Tout bien réfléchi, je crois que monsieur Méliès s’est livré avec nous, public, à un étrange petit jeu. Plutôt que de faire sa star à grands renforts de poses complaisantes, d’attitudes dictées par la lecture du petit manuel de la parfaite pop star ou de phrases interminables façon "je chante en français et suis un peu poète", Arman s’est livré à l’exercice complexe de nous emmener dans son univers. Progressivement, il nous a guidé, séduit, charmé pour nous conduire vers une sorte de séance collective d’hypnose musicale. Voilà sûrement pourquoi le réveil a semblé lent et silencieux.
Tiraillés entre pop et chanson, Méliès et sa bande, nous ont, en 17 morceaux, pris par la main et promenés dans leur univers aux mélodies hypnotiques et envoûtantes.
Mais reprenons.
Pour la mise en bouche, la première partie est assurée par Arlt. Un grand garçon aux joues mangées par d’énormes rouflaquettes rock’n’roll d’un autre temps et une jeune fille brune filiforme vêtue d’une robe noire et de chaussettes à rayures.
Une guitare, deux voix pour un concert de chansons d’amours. Chansons un peu bancales, presque surréalistes. Une charmante désinvolture poétique se dégage de ce duo étrange. Les yeux fermés on pourrait croire de lui qu’il est le frère de Bertrand Belin tant sa voix à des intonations .... D’elle, dont la voix fluette se joue de vocalises, qu’elle serait la cousine de Brigitte Fontaine et de Laetitia Sadier chanteuse du groupe Stereolab.

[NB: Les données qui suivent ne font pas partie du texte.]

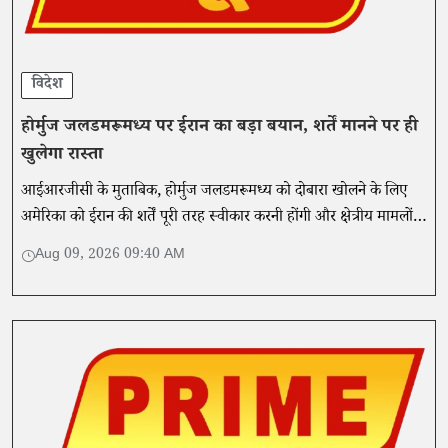
विदेश
होर्मुज जलडमरूमध्य पर ईरान का बड़ा बयान, शर्तें मानने पर ही
खुलेगा रास्ता
आईआरजीसी के मुताबिक, होर्मुज जलडमरूमध्य को दोबारा खोलने के लिए
अमेरिका को ईरान की शर्तें पूरी तरह स्वीकार करनी होंगी और क्षेत्रीय मामलों में
हस्तक्षेप रोकना होगा।
Aug 09, 2026 09:40 AM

La guitare demi-caisse dont il apprivoise les cordes par de petits pincements, évolue entre mélodies folk et blues. Les mots évoquent, à limite de l’absurde, l’amour : "de honte, je n’ai plus mangé que de la terre et bu l’eau de pluie" ; "c’est toi mon premier périscope" ; "l’amour, c’est un os" . Ce duo charme la maigre assistance (une cinquantaine de personnes assises par terre) de son audace et de sa personnalité. Leur mini-concert se terminera par une chanson paillarde revisitée où la guitare semble à chaque instant devoir se casser la gueule. "adieu nos amourettes, je n’irai plus aux champs (chant ?)".

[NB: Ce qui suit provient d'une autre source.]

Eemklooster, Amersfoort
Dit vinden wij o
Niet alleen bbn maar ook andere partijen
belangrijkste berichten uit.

Changement de plateau ultrarapide. Parmi les techniciens et musiciens qui s’affairent, Arman Méliès vient lui-même préparer son matériel. Pas de réaction du public. Personne ne semble le reconnaître. Peut-être son charisme se situe là, dans cette distance respectueuse.
Entre temps, l’assistance s’est bien étoffée.

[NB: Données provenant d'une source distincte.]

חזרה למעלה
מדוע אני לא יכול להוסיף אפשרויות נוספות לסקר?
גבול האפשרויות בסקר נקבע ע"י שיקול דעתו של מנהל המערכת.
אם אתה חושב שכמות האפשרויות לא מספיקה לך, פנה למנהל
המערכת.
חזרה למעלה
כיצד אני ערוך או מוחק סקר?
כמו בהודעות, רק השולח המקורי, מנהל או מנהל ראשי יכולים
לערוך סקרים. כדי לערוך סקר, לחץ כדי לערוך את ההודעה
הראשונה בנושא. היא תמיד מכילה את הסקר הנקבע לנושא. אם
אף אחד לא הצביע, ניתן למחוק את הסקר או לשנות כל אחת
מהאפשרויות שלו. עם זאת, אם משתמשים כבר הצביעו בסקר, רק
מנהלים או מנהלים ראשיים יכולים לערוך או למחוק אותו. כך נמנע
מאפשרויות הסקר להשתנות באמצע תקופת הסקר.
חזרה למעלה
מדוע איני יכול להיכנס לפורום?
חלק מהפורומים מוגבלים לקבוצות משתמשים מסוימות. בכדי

Dans une ambiance tamisée où les projecteurs dessinent des formes à l’aide de la fumée qu’une machine enverra en permanence pendant tout le concert, Méliès et son groupe entrent sur scène pour une intro musicale ; nappes de guitares pop.
Arman Méliès, chemise grise et gilet, porte la cravate. Il est au centre, une guitare demi-caisse Gretsch de couleur orange au cou. A sa gauche un guitariste chemise rouge et lunettes aux montures noires. En fond de scène, de droite à gauche, le batteur au jeu précis et tout en subtilité, une section cuivres de trois garçons chemises rouges et costumes sombres (deux trombones à coulisses encadrant une trompette) et l’homme claviers qui se voit attribuer le rôle de bassiste avec ses machines.
Basse et batterie charpenteront cette musique ; notes rondes, graves et ronflantes accompagnées de rythmes aériens, précis et entraînants, sur lesquels comme en apesanteur, viendront se poser guitares, cuivres et voix.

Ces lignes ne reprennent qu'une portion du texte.